Advanced Tidyverse Tips & Tricks

Tidy data principles

What is tidy data?

Tidy data is a standard way of mapping the meaning of a dataset to its structure. A dataset is messy or tidy depending on how rows, columns and tables are matched up with observations, variables and types.
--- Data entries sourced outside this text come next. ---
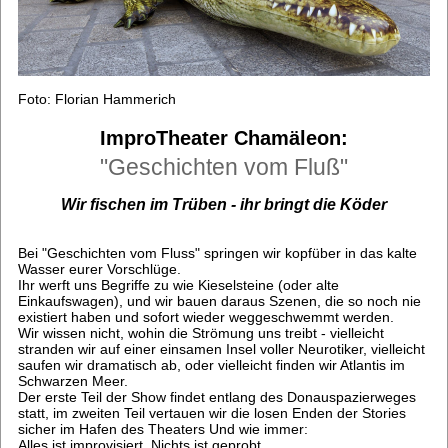
Foto: Florian Hammerich
ImproTheater Chamäleon:
"Geschichten vom Fluß"
Wir fischen im Trüben - ihr bringt die Köder
Bei "Geschichten vom Fluss" springen wir kopfüber in das kalte
Wasser eurer Vorschlüge.
Ihr werft uns Begriffe zu wie Kieselsteine (oder alte
Einkaufswagen), und wir bauen daraus Szenen, die so noch nie
existiert haben und sofort wieder weggeschwemmt werden.
Wir wissen nicht, wohin die Strömung uns treibt - vielleicht
stranden wir auf einer einsamen Insel voller Neurotiker, vielleicht
saufen wir dramatisch ab, oder vielleicht finden wir Atlantis im
Schwarzen Meer.
Der erste Teil der Show findet entlang des Donauspazierweges
statt, im zweiten Teil vertauen wir die losen Enden der Stories
sicher im Hafen des Theaters Und wie immer:
Alles ist improvisiert. Nichts ist geprobt.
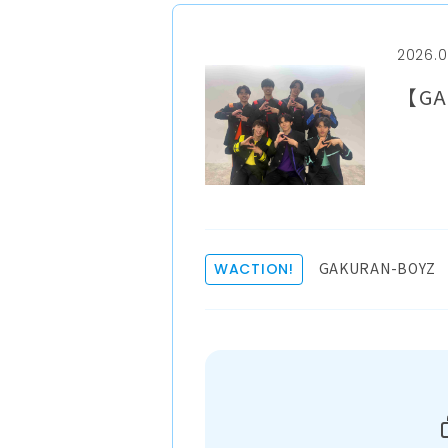
2026.0
【GA
GAKURAN-BOYZ
WACTION!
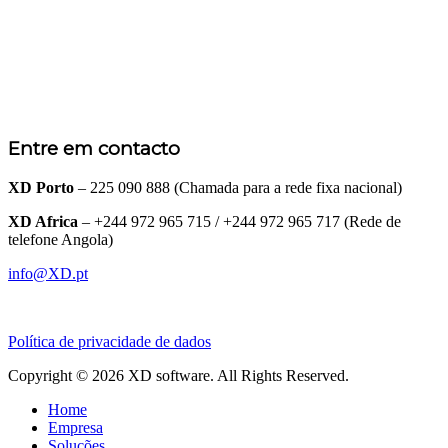
Entre em contacto
XD Porto
– 225 090 888 (Chamada para a rede fixa nacional)
XD Africa
– +244 972 965 715 / +244 972 965 717 (Rede de
telefone Angola)
info@XD.pt
Política de privacidade de dados
Copyright © 2026 XD software. All Rights Reserved.
Home
Empresa
Soluções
In tidy data:

  1. Every column is a variable.

  2. Every row is an observation.

  3. Every cell is a single value.

Non-Tidy data example

chocolate <- readr::read_csv('https://raw.githubusercontent.com/rfordatascience/tidytuesday/master/data/2022/2022-01-18/chocolate.csv')
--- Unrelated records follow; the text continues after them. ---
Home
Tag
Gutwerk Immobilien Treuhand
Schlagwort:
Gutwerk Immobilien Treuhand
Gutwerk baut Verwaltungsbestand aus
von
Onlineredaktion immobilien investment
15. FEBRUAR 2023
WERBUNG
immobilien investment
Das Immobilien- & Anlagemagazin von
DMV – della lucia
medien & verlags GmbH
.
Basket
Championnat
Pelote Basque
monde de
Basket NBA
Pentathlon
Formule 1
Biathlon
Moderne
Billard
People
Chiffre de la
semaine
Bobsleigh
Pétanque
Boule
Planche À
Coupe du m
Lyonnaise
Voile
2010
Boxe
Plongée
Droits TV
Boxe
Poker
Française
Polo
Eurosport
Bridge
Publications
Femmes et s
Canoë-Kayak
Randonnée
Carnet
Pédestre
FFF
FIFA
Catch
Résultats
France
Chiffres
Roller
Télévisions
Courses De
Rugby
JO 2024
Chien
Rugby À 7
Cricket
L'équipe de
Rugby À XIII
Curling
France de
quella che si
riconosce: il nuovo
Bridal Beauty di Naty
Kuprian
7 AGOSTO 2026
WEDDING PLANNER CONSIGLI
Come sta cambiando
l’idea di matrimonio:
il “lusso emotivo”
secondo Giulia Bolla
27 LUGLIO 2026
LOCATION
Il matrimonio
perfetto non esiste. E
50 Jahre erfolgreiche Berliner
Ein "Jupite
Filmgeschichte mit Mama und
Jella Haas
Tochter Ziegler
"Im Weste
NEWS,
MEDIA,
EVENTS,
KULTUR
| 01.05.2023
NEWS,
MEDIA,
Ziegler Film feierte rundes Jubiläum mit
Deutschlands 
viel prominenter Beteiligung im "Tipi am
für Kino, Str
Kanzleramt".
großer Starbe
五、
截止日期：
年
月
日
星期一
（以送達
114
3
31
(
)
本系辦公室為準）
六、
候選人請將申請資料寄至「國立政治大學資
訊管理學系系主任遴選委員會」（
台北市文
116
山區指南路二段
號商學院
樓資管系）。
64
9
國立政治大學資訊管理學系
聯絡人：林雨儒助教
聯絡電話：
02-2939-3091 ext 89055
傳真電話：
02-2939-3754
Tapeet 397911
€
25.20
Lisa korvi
head(chocolate) %>% DT::datatable(class = "pagedtable-not-empty")

This data is non-tidy because different observations are encoded in the same column (e.g. the ingredients).
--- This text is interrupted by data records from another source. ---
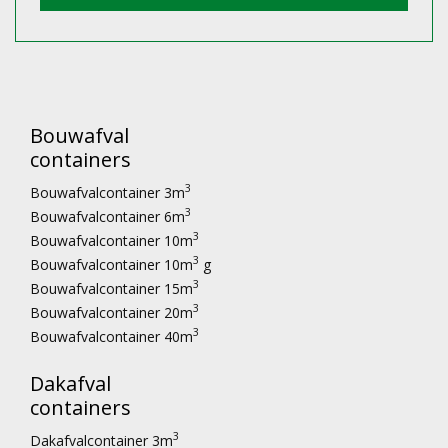
Bouwafval
containers
3
Bouwafvalcontainer 3m
3
Bouwafvalcontainer 6m
3
Bouwafvalcontainer 10m
3
Bouwafvalcontainer 10m
g
3
Bouwafvalcontainer 15m
3
Bouwafvalcontainer 20m
3
Bouwafvalcontainer 40m
Dakafval
containers
3
Dakafvalcontainer 3m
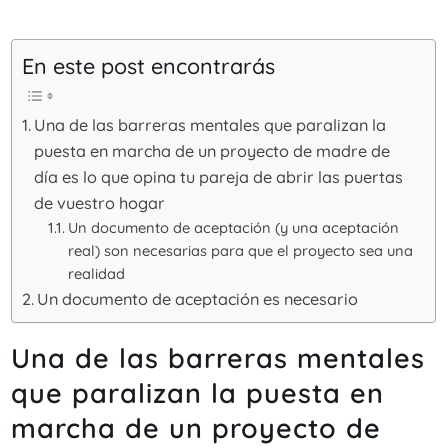
En este post encontrarás
Una de las barreras mentales que paralizan la
puesta en marcha de un proyecto de madre de
día es lo que opina tu pareja de abrir las puertas
de vuestro hogar
Un documento de aceptación (y una aceptación
real) son necesarias para que el proyecto sea una
realidad
Un documento de aceptación es necesario
Una de las barreras mentales
que paralizan la puesta en
marcha de un proyecto de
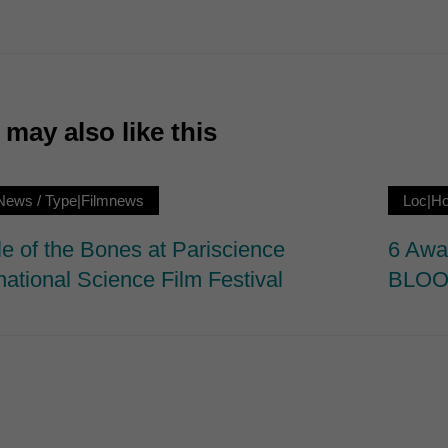
7)
ormen und Social-Media-Plattformen werden standardmäßig blockiert. Wenn Cookie
 der Zugriff auf diese Inhalte keiner manuellen Einwilligung mehr.
Cookie-Informationen anzeigen
may also like this
ie
News
/
Type|Filmnews
Loc|H
le of the Bones at Pariscience
6 Aw
national Science Film Festival
BLO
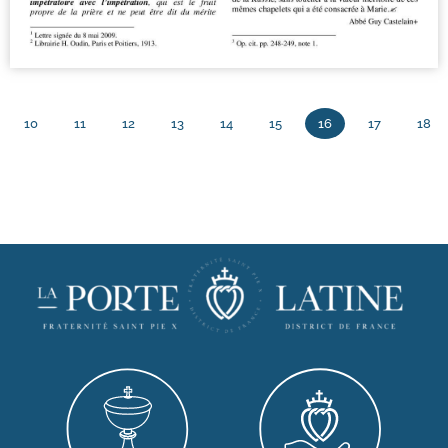
10
11
12
13
14
15
16
17
18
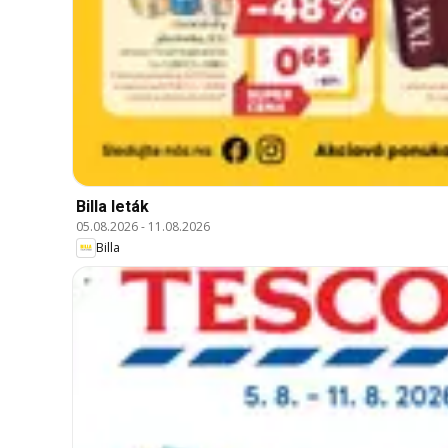
Billa leták
05.08.2026
-
11.08.2026
Billa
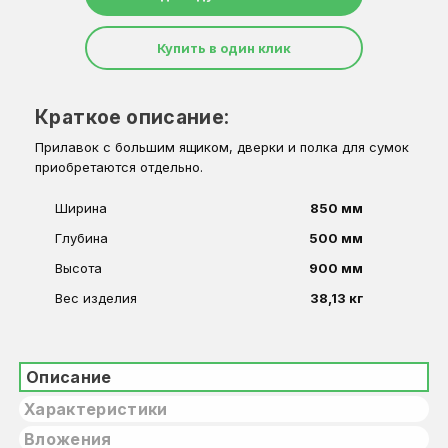
Купить в один клик
Краткое описание:
Прилавок с большим ящиком, дверки и полка для сумок
приобретаются отдельно.
Ширина
850 мм
Глубина
500 мм
Высота
900 мм
Вес изделия
38,13 кг
Описание
Характеристики
Вложения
Non-Tidy data example (.cont)

classroom <- tribble(
  ~assessment, ~Billy, ~Suzy, ~Lionel, ~Jenny,
  "quiz1",     NA,     "F",   "B",     "A",
  "quiz2",     "D",    NA,    "C",     "A",
  "test1",     "C",    NA,    "B",     "B"
  )

classroom

Tidy data example (.cont)

Making the classroom data tidy

classroom2 <- classroom %>% 
  pivot_longer(Billy:Jenny, names_to = "student_name", values_to = "grade") %>% 
  arrange(student_name, assessment)
classroom2

Into the tidyverse

Tidyselection

Tidy selection helps you select the columns you want for many different operations in smart ways.

  • contains()
  • starts_with()
  • ends_with()
  • everything()
  • last_col()

Tidyselection example

chocolate %>% 
  select(starts_with("comp"))

Tidyselection

# also works with generic regular expressions
# this is the same as starts_with("comp")
chocolate %>% 
  select(matches("^comp"))

Column selection based on characater vectors

  • all_of()
  • any_of()
my_column_vector <- c("column_name1", "column_name2")

data %>% 
  select(all_of(my_column_vector))

Renaming columns while selecting

A neat trick is to rename a column when selecting it

names(mtcars)
 [1] "mpg"  "cyl"  "disp" "hp"   "drat" "wt"   "qsec" "vs"   "am"   "gear"
[11] "carb"
mtcars %>% 
  select(miles_per_gallon = mpg) 

Reordering columns while selecting

names(mtcars)
 [1] "mpg"  "cyl"  "disp" "hp"   "drat" "wt"   "qsec" "vs"   "am"   "gear"
[11] "carb"
mtcars %>% 
  select(cyl, disp, mpg, everything()) %>% 
  names
 [1] "cyl"  "disp" "mpg"  "hp"   "drat" "wt"   "qsec" "vs"   "am"   "gear"
[11] "carb"

everything() is a neat function to quickly select every column

A quick aside: Reordering

Although you can reorder columns using select(), if you only want to reorder things, the relocate() function works better.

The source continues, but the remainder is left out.